Larsen-Pusey, Mary Ann; Park, Cynthia Darche
Research into language acquisition is reviewed and implications for practice are discussed. The research stemmed from the State of California's mandate to use specific oral language instruments for identifying students who are limited English speakers. The development of a test to identify and place English as a second language students in appropriate classes is discussed. This test was also designed to give the teacher useful diagnostic information. The design and statistical analysis of the grammar portion of this test is highlighted. Empirical evidence supporting a developmental rationale for the acquisition of grammatical proficiency in school settings is evaluated. It is shown that the language learner is an active participant in the learning process and uses three psychological strategies (simplification/reduction, generalization/expansion, and differentiation/distinction) to move along a continuum of language performance. In addition, the acquisition process is integrative; that is, the learner is not acquiring the negative in isolation of other inflections.
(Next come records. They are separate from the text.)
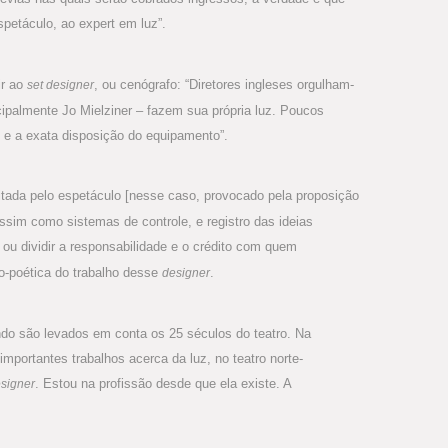
petáculo, ao expert em luz”.
ir ao
, ou cenógrafo: “Diretores ingleses orgulham-
set designer
ipalmente Jo Mielziner – fazem sua própria luz. Poucos
e e a exata disposição do equipamento”.
licitada pelo espetáculo [nesse caso, provocado pela proposição
sim como sistemas de controle, e registro das ideias
, ou dividir a responsabilidade e o crédito com quem
co-poética do trabalho desse
.
designer
ndo são levados em conta os 25 séculos do teatro. Na
portantes trabalhos acerca da luz, no teatro norte-
. Estou na profissão desde que ela existe. A
esigner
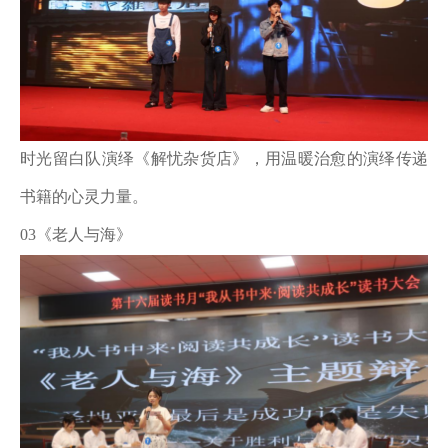
时光留白队演绎《解忧杂货店》，用温暖治愈的演绎传递
书籍的心灵力量。
03《老人与海》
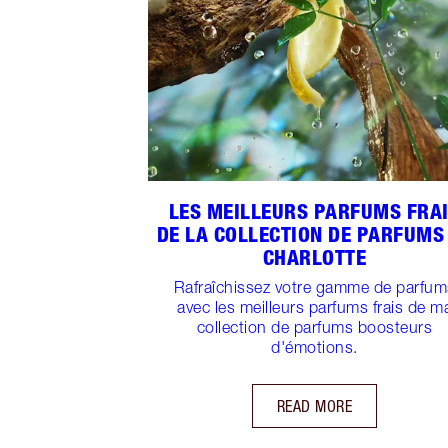
LES MEILLEURS PARFUMS FRA
DE LA COLLECTION DE PARFUMS
CHARLOTTE
Rafraîchissez votre gamme de parfum
avec les meilleurs parfums frais de m
collection de parfums boosteurs
d'émotions.
READ MORE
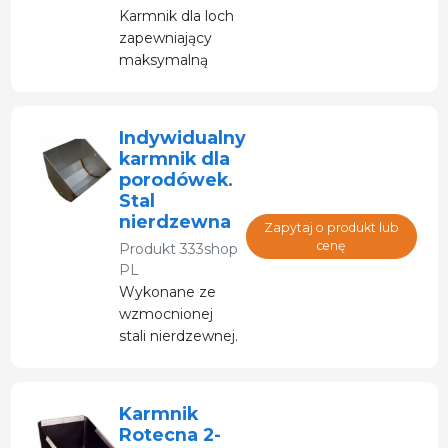
Karmnik dla loch
zapewniający
maksymalną
higienę dzięki
wyeliminowaniu
narożników, w
Indywidualny
których znajduje
karmnik dla
się karmnik.
porodówek.
Stal
nierdzewna
Zapytaj o produkt lub
cenę
Produkt
333shop
PL
Wykonane ze
wzmocnionej
stali nierdzewnej.
Karmnik
Rotecna 2-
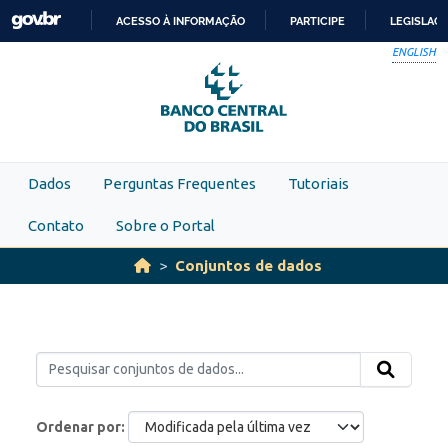
Skip to main content
ACESSO À INFORMAÇÃO
PARTICIPE
LEGISLAÇ
IR
ENGLISH
PARA
O
CONTEÚDO
Dados
Perguntas Frequentes
Tutoriais
Contato
Sobre o Portal
Conjuntos de dados
Ordenar por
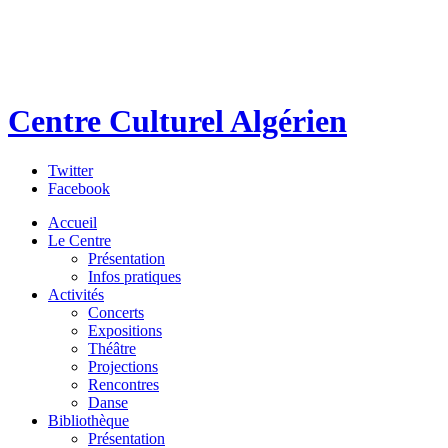
Centre Culturel Algérien
Twitter
Facebook
Accueil
Le Centre
Présentation
Infos pratiques
Activités
Concerts
Expositions
Théâtre
Projections
Rencontres
Danse
Bibliothèque
Présentation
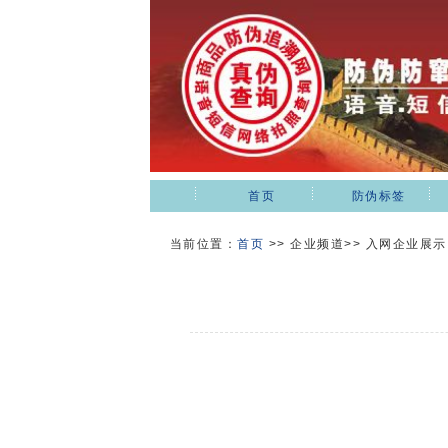
首页
防伪标签
当前位置：
首页
>>
企业频道>> 入网企业展示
A properly constructed test permits a teacher to look at the incorrect choices students make across a number of structures and thus to gain a good indication of their stage of acquisition and the types of structures they are acquiring. (RW)
Publication Type: Speeches/Meeting Papers; Reports - Research
Education Level: N/A
Authoring Institution: N/A
Note: Paper presented at the Annual Language Testing Research Colloquium (5th, Ottawa, Ontario, Canada, March 13-14, 1983) and at the California Association of Teachers of English to Speakers of Other Languages (Los Angeles, CA, April 15-17, 1983).